If there’s nobody left to blame or punish, where will my anger go?

The answer is that it’s already directed in the same place, but it’s a vague and unsatisfying target: “society,” “policymakers,” “the people in power.” Even if they put my mom’s friend away, they’re not off the hook. That’s not really justice.

There isn’t one single person or event or law I can point to as the evil root of my trauma, which makes it even more complicated. Not to mention the fact that I’m angry with my own mother — but that doesn’t exactly get me anywhere.

I know a conviction can feel like closure and be a bright spot for survivors and families, but for me, it feels like a drop in the bucket of the larger issue. It feels like yet another statistic for an attorney general to use to pad their reputation. Without any real change, this will just happen to another person, then another, and another.

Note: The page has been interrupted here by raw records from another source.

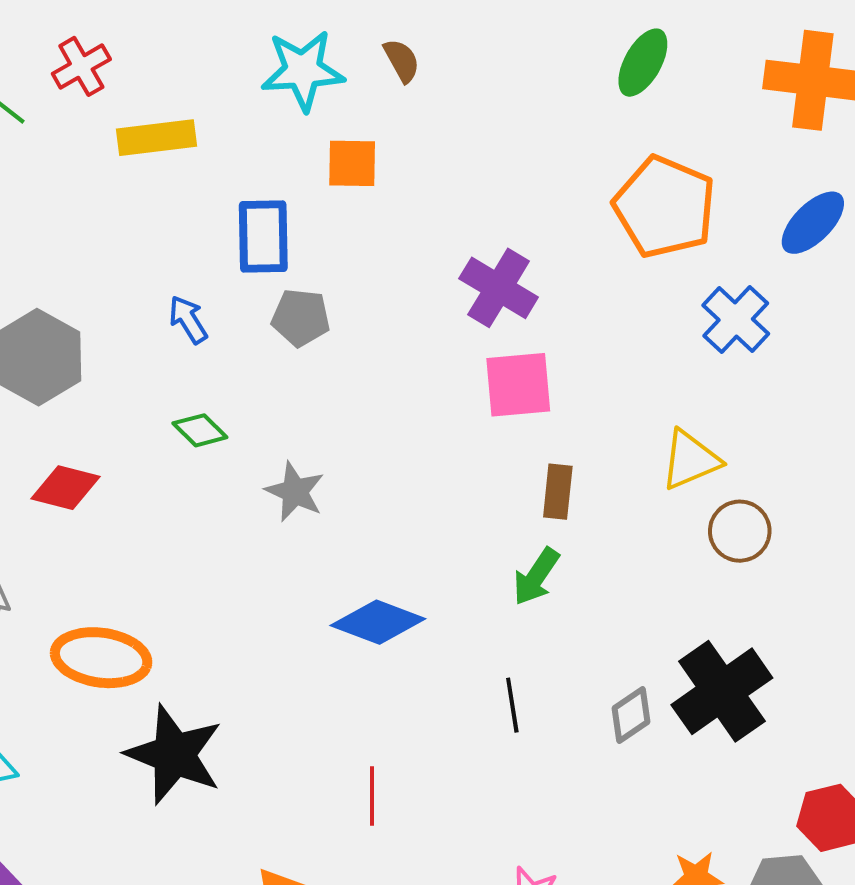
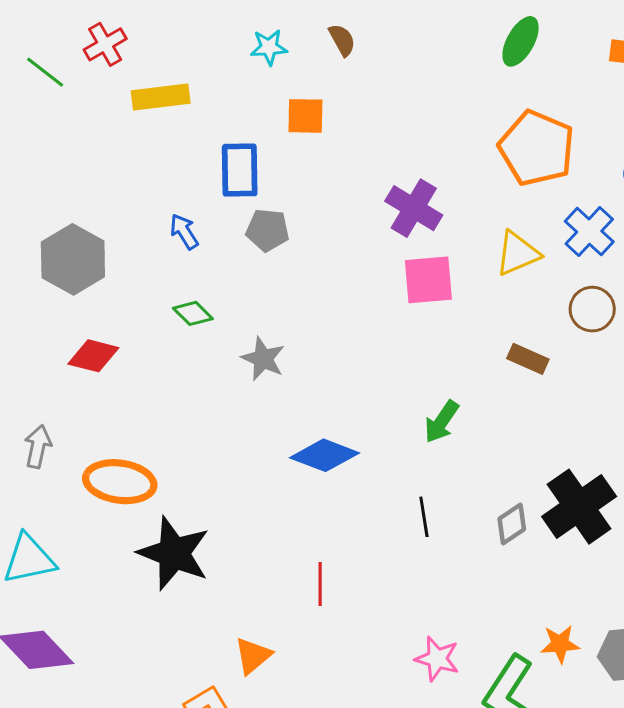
cyan star: (303, 70) -> (269, 47), size x0.6
yellow triangle: (690, 460) -> (518, 253), moved
brown rectangle: (558, 492) -> (528, 359), moved, turned -72
brown circle: (740, 531) -> (592, 309), moved

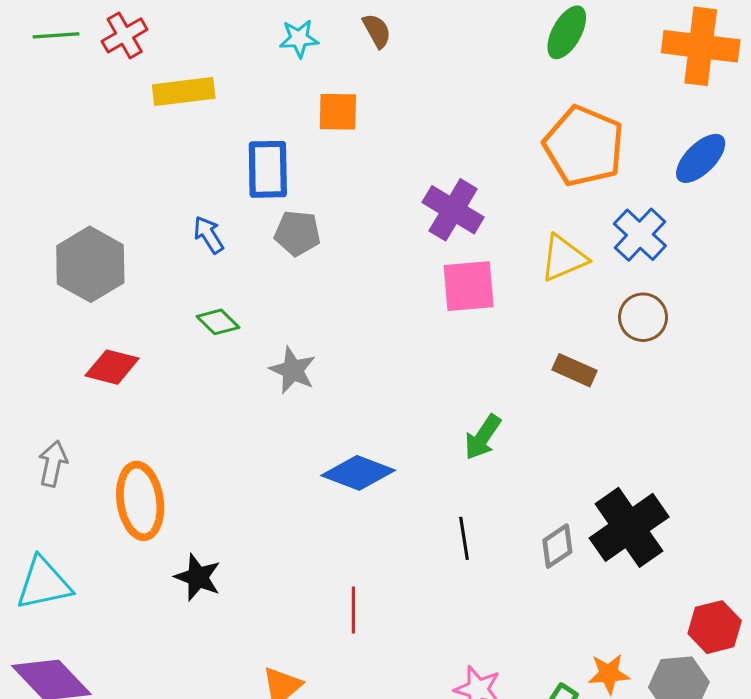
green line: (45, 72) -> (56, 35), moved, turned -42
orange ellipse: (120, 482) -> (140, 501), turned 74
black star: (174, 553) -> (198, 577), size x0.6

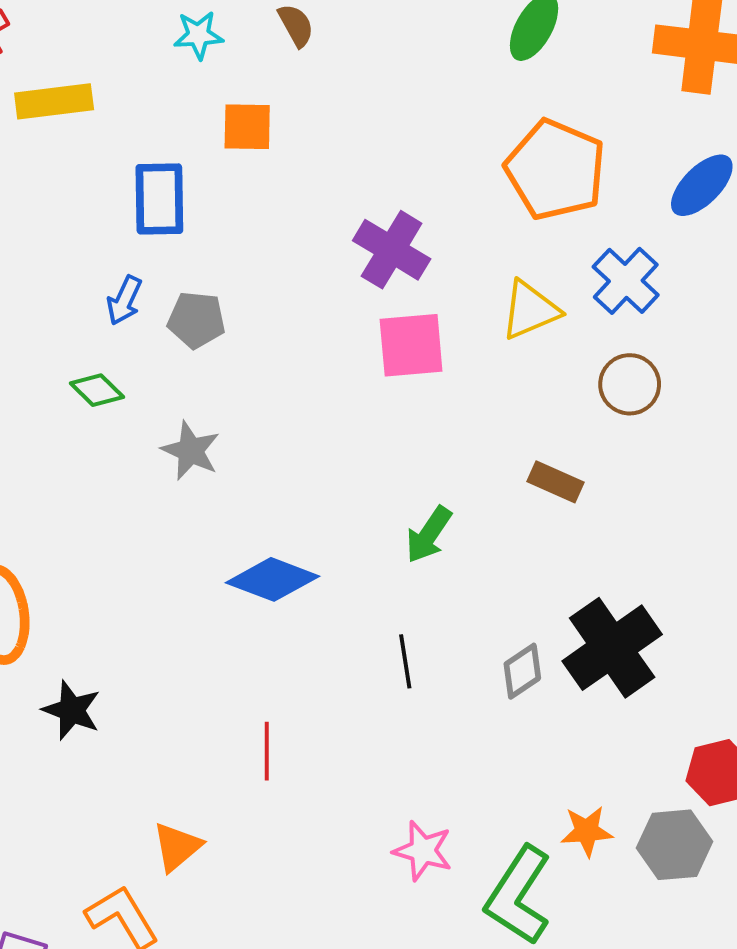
gray pentagon: (297, 233) -> (196, 320), moved
blue arrow: (209, 235) -> (124, 300), moved, turned -123
brown rectangle: (575, 370) -> (555, 482), moved

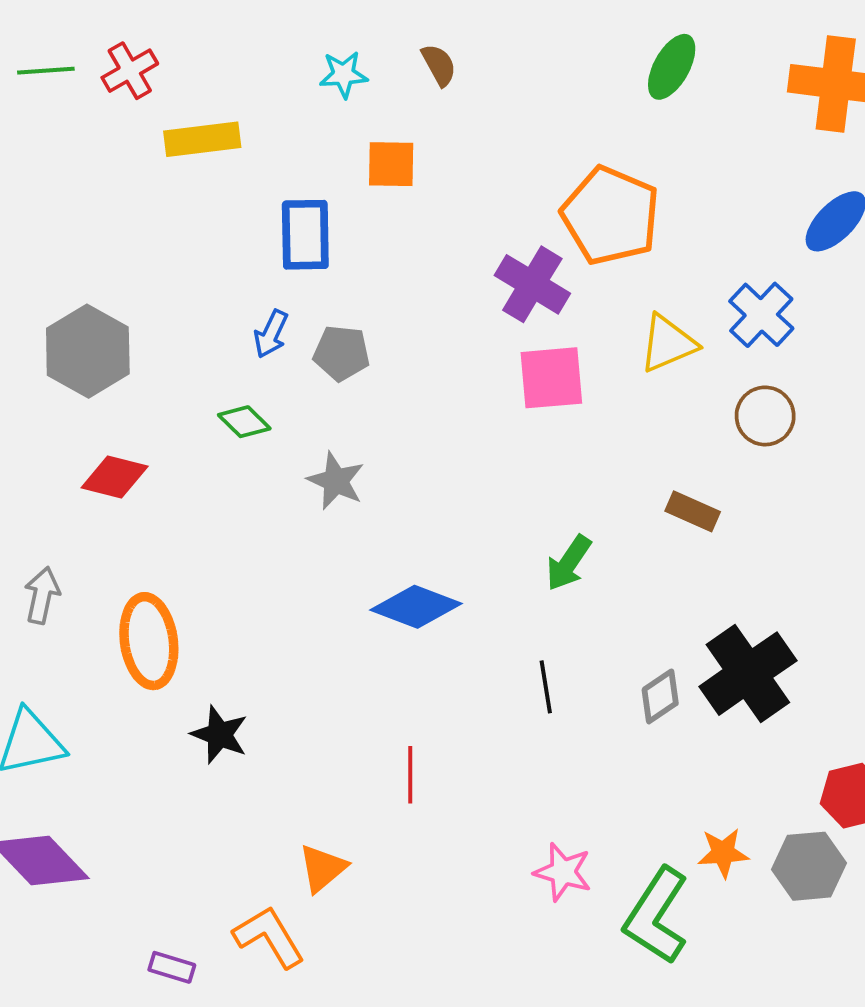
orange pentagon: (555, 170) -> (611, 216), moved

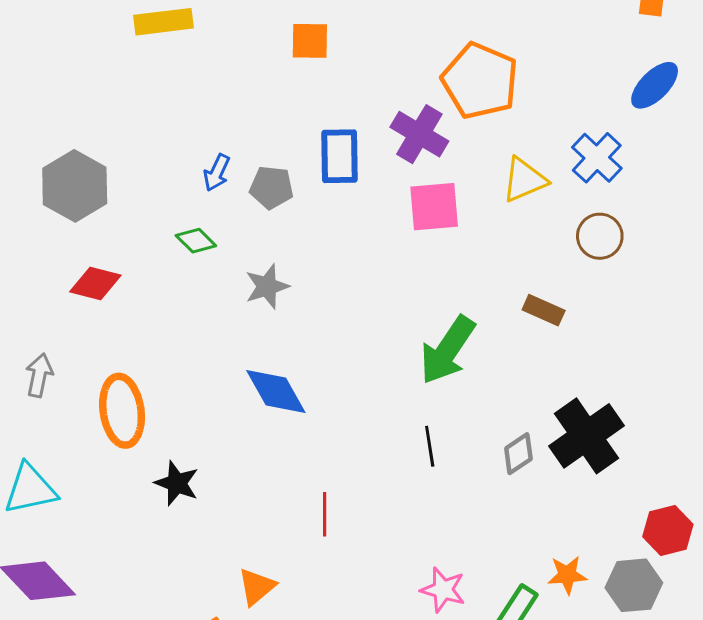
blue rectangle: (305, 235) -> (339, 156), moved
gray star: (336, 481) -> (267, 286), turned 30
green arrow: (569, 563) -> (447, 350), size x1.6
blue diamond: (416, 607) -> (276, 392), moved, turned 40

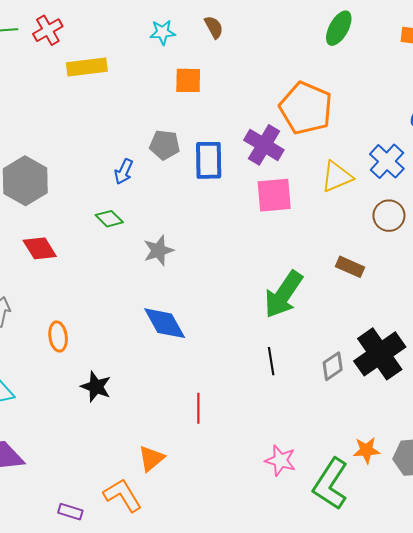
gray pentagon: (271, 187) -> (165, 145), moved
red diamond: (95, 284) -> (40, 248), turned 44
orange ellipse: (122, 411) -> (58, 336), size x0.6

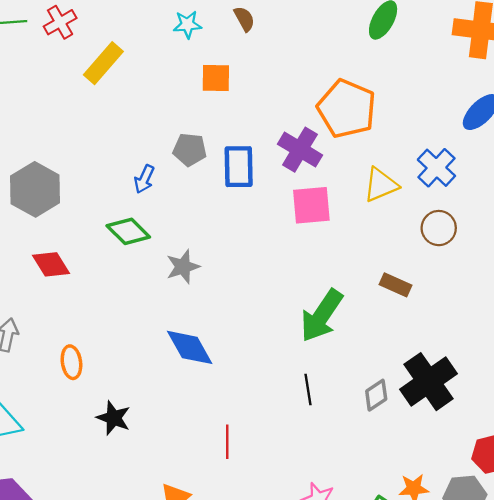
yellow rectangle: (87, 67) -> (103, 63), turned -42
green diamond: (109, 219) -> (128, 231), size x1.4

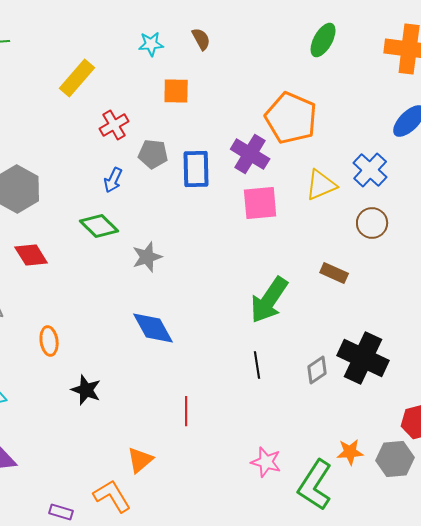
red cross: (60, 22) -> (114, 125), moved
black cross: (428, 382) -> (363, 358), turned -30

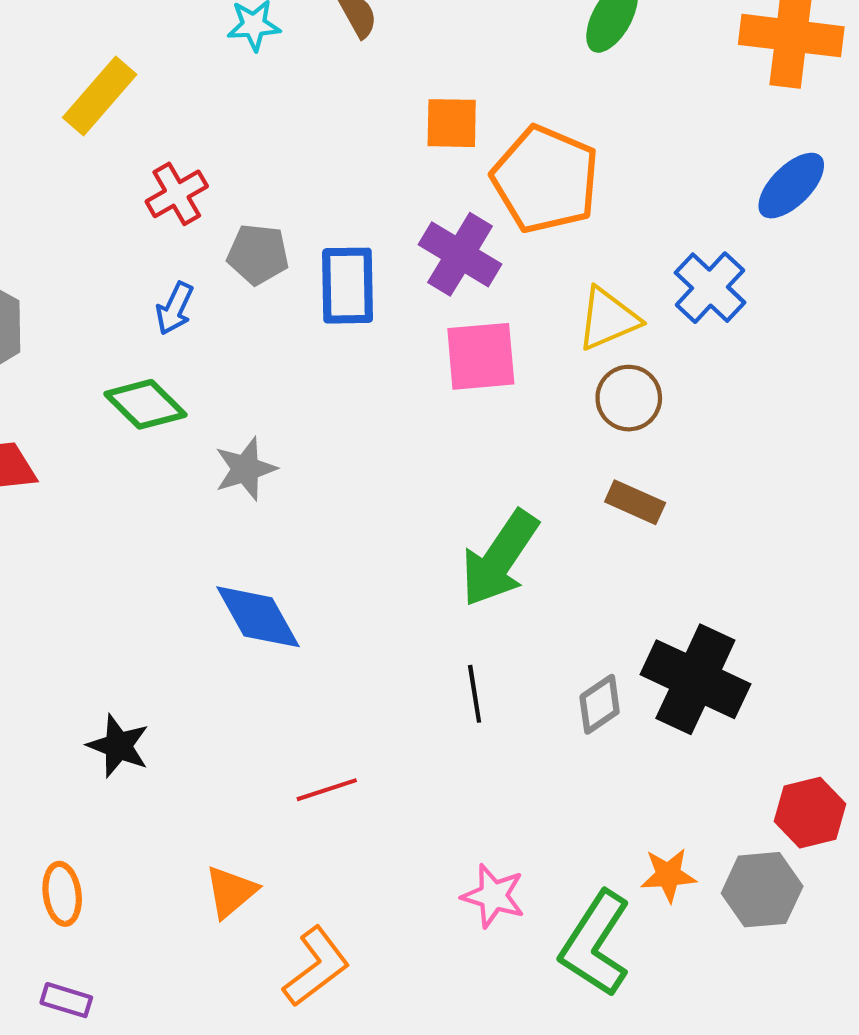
orange square: (176, 91) -> (452, 123), moved
brown circle: (372, 223) -> (629, 398), moved
orange ellipse: (49, 341) -> (62, 894), moved
red line: (186, 411) -> (327, 790), turned 72
orange L-shape: (112, 496) -> (316, 967), moved, turned 84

But those people aren’t just numbers. They have names, families and dreams. Most of all they are human and deserve compassion, whether they were taken because of a one-time fluke at a party or a years-long addiction. They all will have that person bargaining for their return to the earthly plane.

So no, this doesn’t feel like real justice or closure. Nothing has truly changed, in my own life or in society, and while I know I don’t have anything close to a perfect solution, I do know that the people who have power to intervene in these issues need to expend more effort into searching for one. Because everyone affected by the opioid epidemic deserves a more tangible form of justice.

The drug trade is a complex maze in the underbelly of our world, so it’s not exactly as simple as asking the government to fix it. A lot of politicians would rather blame individual users rather than take any action, this is true, but I also don’t have any real ideas that could help to offer them. Then again, that’s not my job.

All I can ask of anyone with any power is to see me, my mom, my family, all of us, as multifaceted humans with rich lives worth living, worth protecting. Not as percentages and soundbites. We deserve more than that. She does.